All my Science classes were thereafter punctuated by reminders not to eat the experiments! The tone in my voice must have warned them when it was downright dangerous to do so. Many of the students were coming hungry to school, and the occasional consumption of my experiments was a constant reminder of this! Phambili was situated in Cato Crest Manor, a squatter camp on the outskirts of Durban. It accommodated a range of students, and most of them were from desperately poor backgrounds.
The importance of adequate nutrition, however, is important in all schools. After teaching at Phambili, I taught for thirteen years at an inner-city school in Johannesburg called St Enda’s. The students were considerably better off in the main. But watching what they ate at the tuck-shop made me acutely aware of how little real nutrition they were getting. I also came to understand that for many the first meal of the day was eaten at the tuck-shop!

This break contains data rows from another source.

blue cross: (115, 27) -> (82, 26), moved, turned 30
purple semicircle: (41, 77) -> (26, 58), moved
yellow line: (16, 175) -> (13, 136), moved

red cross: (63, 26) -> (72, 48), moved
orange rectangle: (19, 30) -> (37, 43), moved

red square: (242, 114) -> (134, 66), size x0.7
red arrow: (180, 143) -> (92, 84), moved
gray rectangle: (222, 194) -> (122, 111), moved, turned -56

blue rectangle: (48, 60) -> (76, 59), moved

My own children are lucky enough to be able to go to St John’s College, one of the top schools in South Africa. But even there I can see the signs of poor nutrition. Many of the boys are routinely diagnosed as ADHD and prescribed Ritalin! And yet the reasons for their behaviour are all too obvious in their diet of sweets and fizzy drinks! As a parent I know how difficult it is to constantly come up with appetising and healthy meals for the lunch box. I know how often the lunch-box comes home unopened! But this fight is one we need to constantly be fighting.

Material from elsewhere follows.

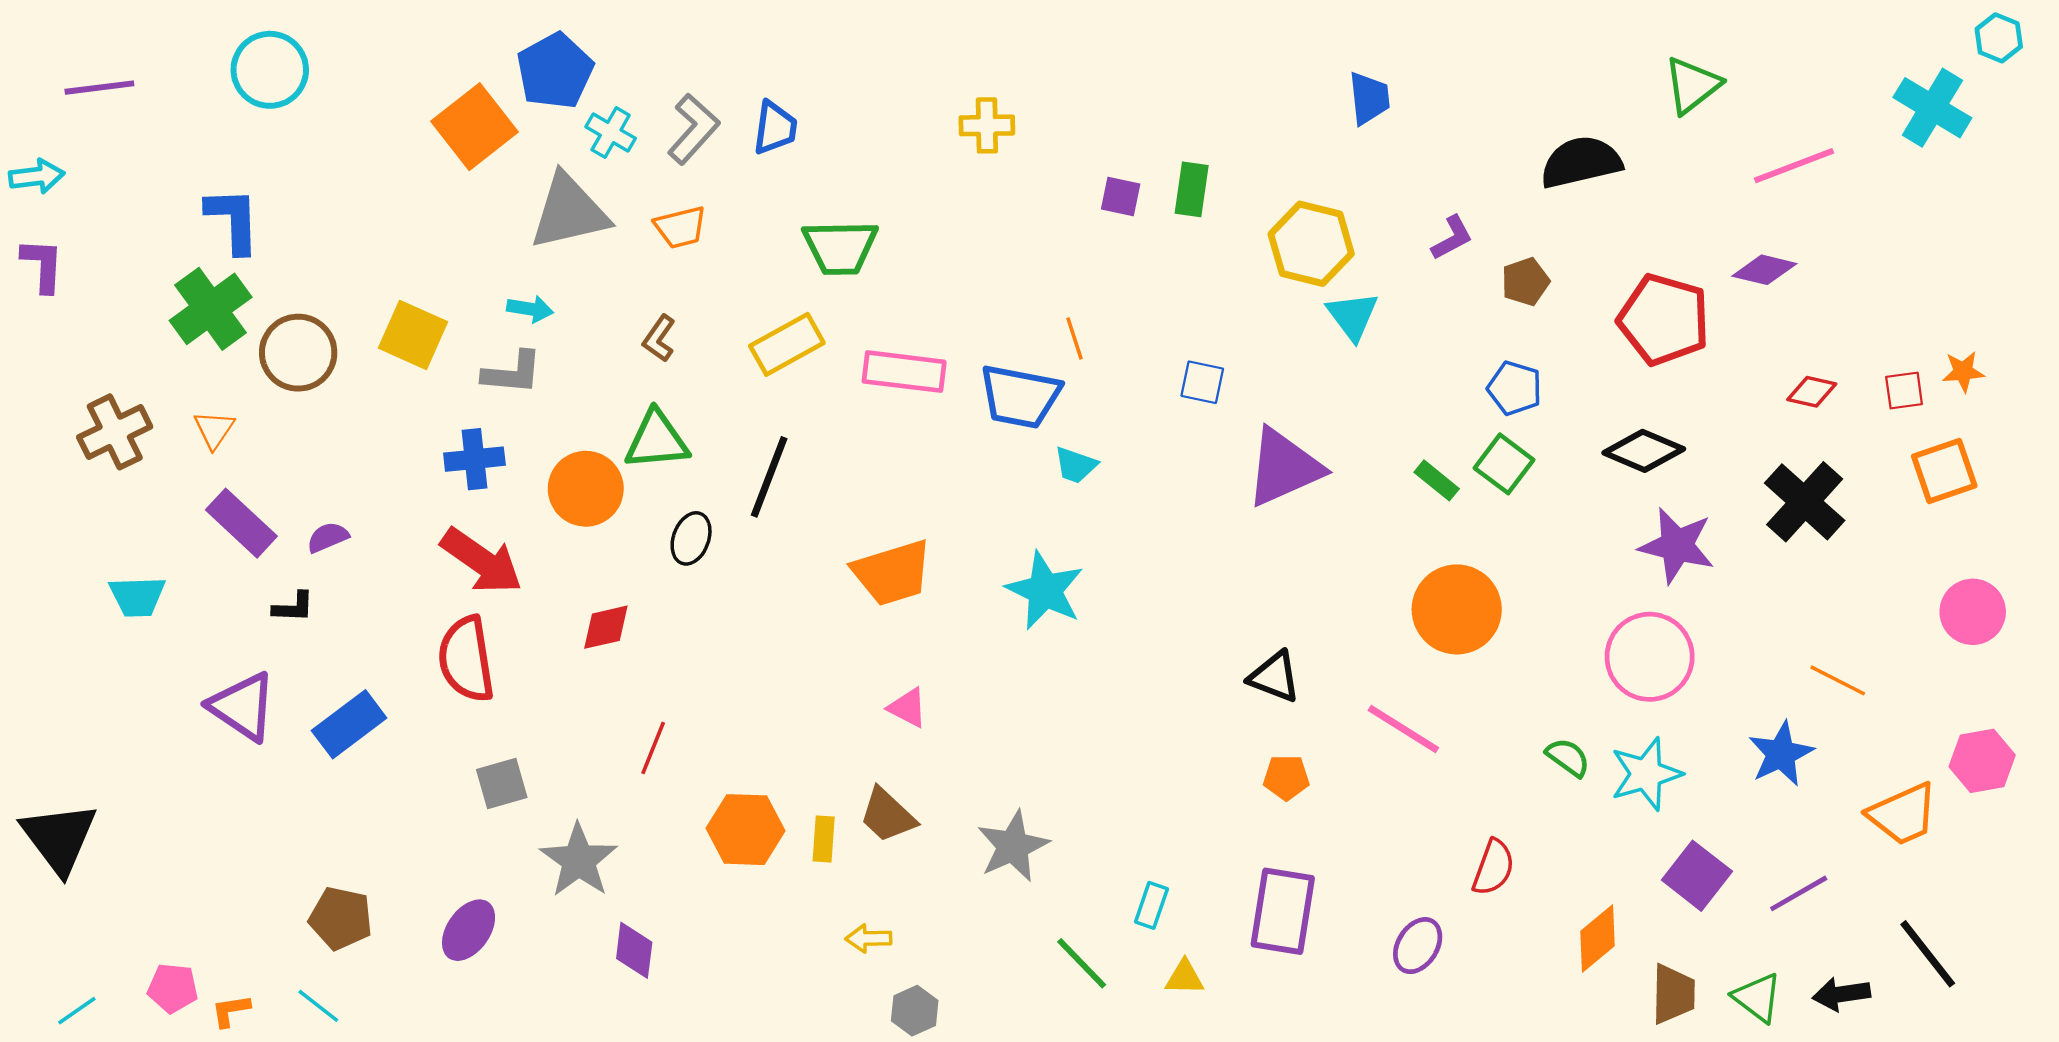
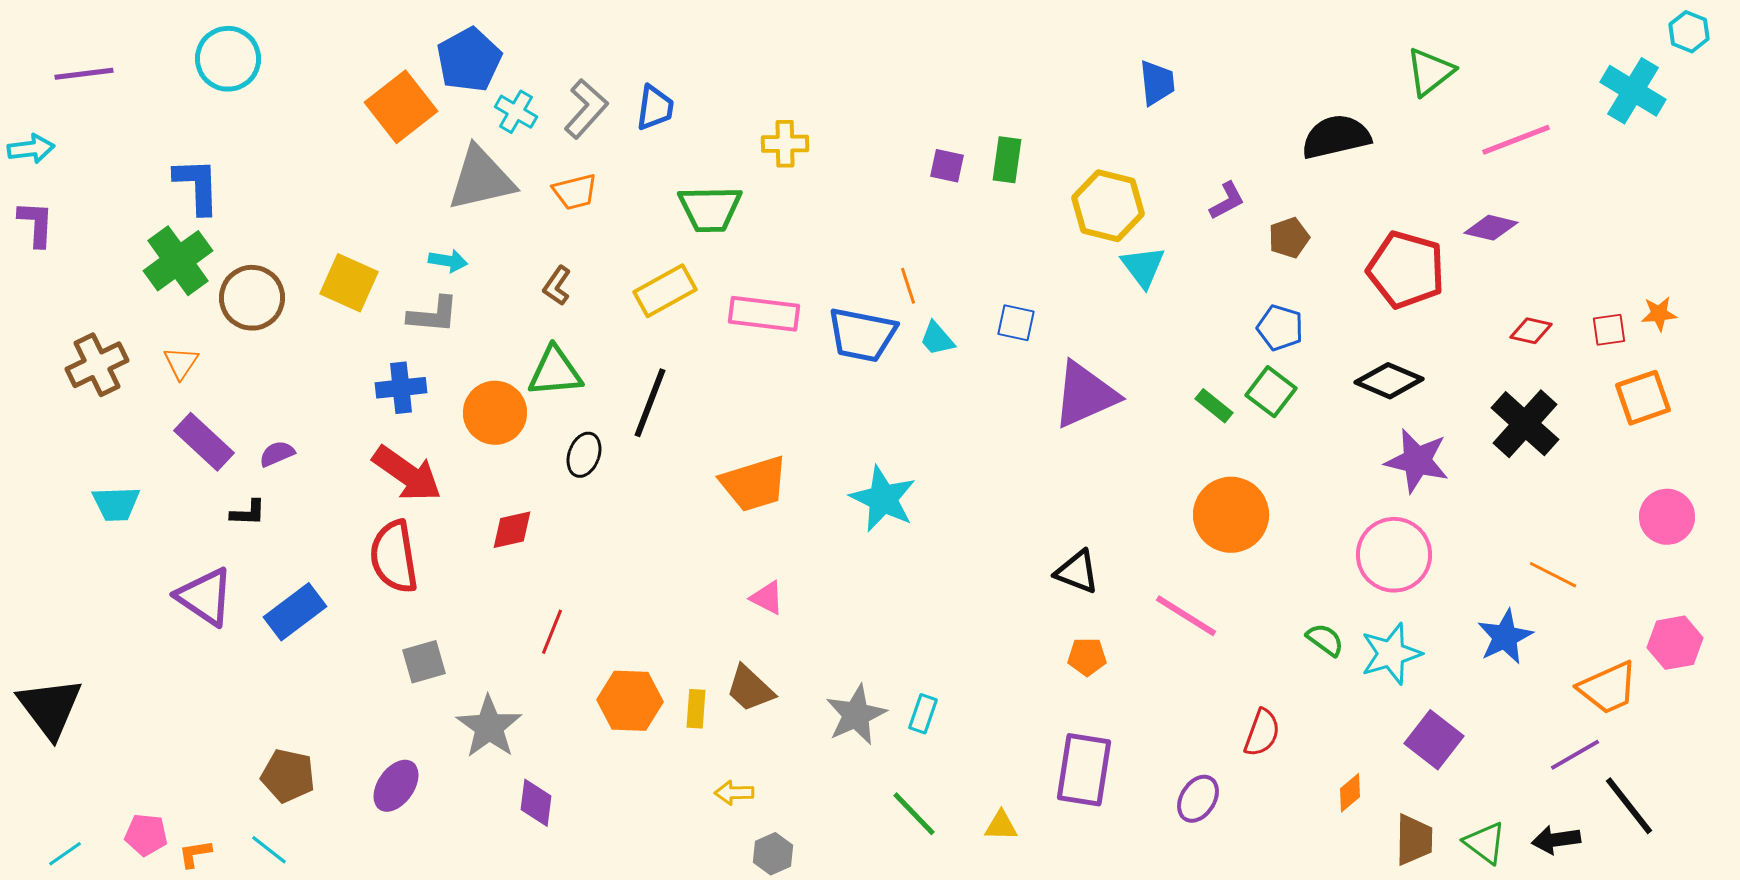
yellow cross: (987, 125) -> (785, 144), moved
cyan trapezoid: (1076, 465) -> (937, 339), moved, turned 30
purple line: (1799, 893) -> (1575, 755), moved
cyan rectangle: (1151, 905) -> (923, 714), moved
orange diamond: (1598, 938) -> (1350, 793), size x0.7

It seems to me that one of the major problems in Education today is diet. Jamie Oliver is doing a fantastic job at foregrounding this issue, but it needs more than this. The major responsibility lies with parents, obviously, but one of the things that we can do, as teachers, is to make sure that students are educated about how important it is to eat well. The body, and brain, need a slow release of energy throughout the day, and we need to make sure that children know this and take responsibility for it themselves.

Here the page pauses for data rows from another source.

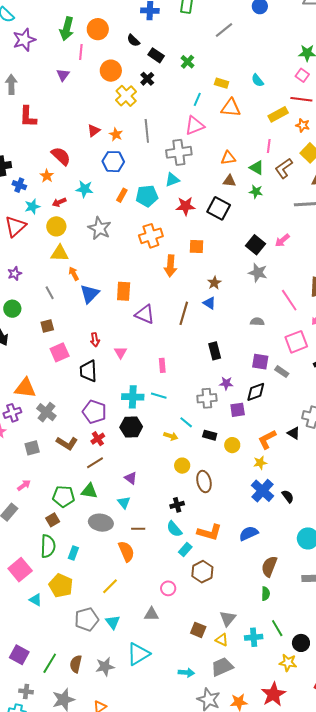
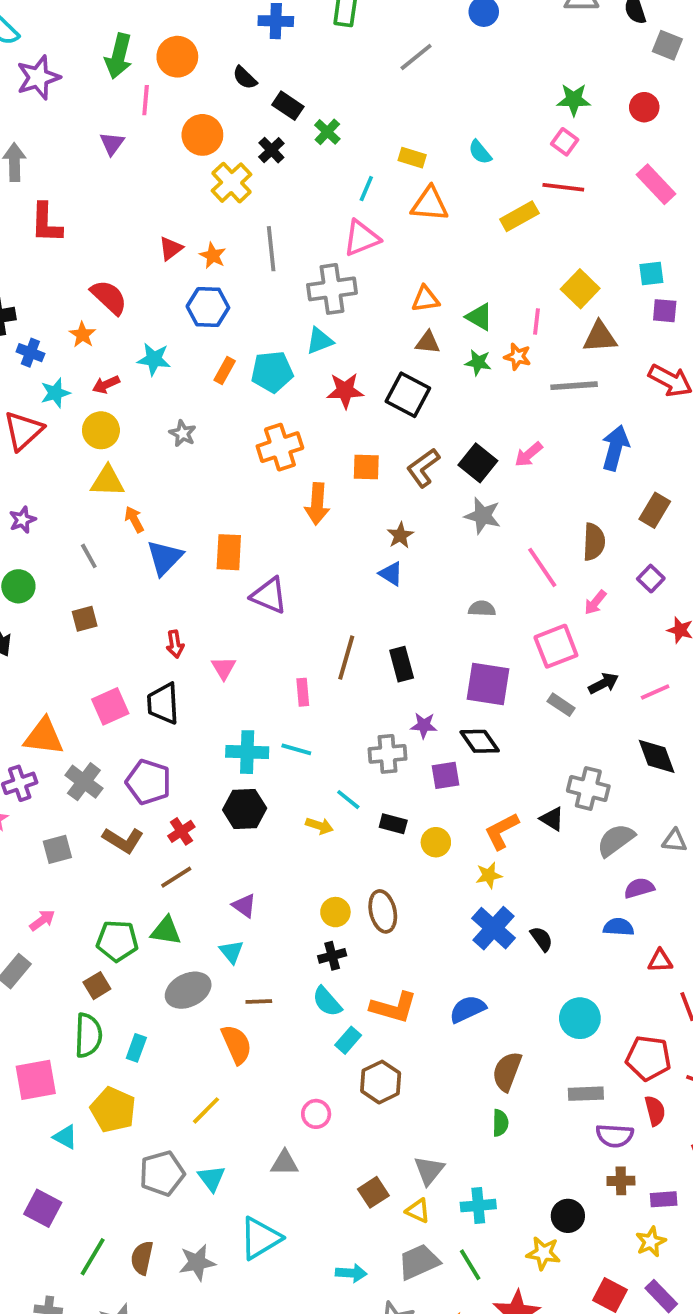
green cross: (187, 62) -> (327, 132), moved
orange star: (303, 125) -> (518, 357), moved
pink line: (269, 146) -> (536, 321), moved
brown L-shape: (284, 168) -> (423, 468), moved
gray star: (99, 228) -> (183, 433), size x0.6
brown line: (184, 313) -> (346, 658), moved
pink square: (60, 352) -> (110, 706), moved
purple square: (260, 362) -> (488, 684), size x1.4
gray rectangle: (282, 372) -> (561, 705), moved
black diamond: (256, 392) -> (480, 741), turned 75
purple pentagon: (94, 412) -> (148, 782), moved
yellow circle: (182, 466) -> (335, 912), moved
gray ellipse: (101, 523) -> (188, 990), turned -35
pink square: (20, 570) -> (36, 1080), turned 30
green line: (277, 628) -> (470, 1265), moved
brown square: (198, 630) -> (373, 1192), turned 35
purple square: (19, 655) -> (43, 1208), moved

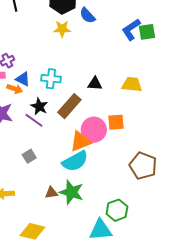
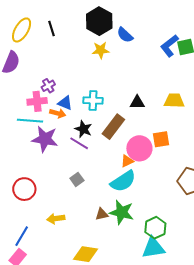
orange triangle: (81, 141) -> (127, 161), size x0.6
green hexagon: (117, 210) -> (155, 228), moved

Those of you who follow this blog might be asking where the digital stuff comes in! I think that one of the ways one can make it real for children, is to require them to take on an educational role for younger children. I think that children should be challenged to research diet and its effects on learning and produce edutainment in the form of vodcasts or brochures and so on, aimed at educating younger peers. These materials should then be used in the classroom. If possible, it would be good to allow the older students to talk to the younger ones, and get feedback on their materials.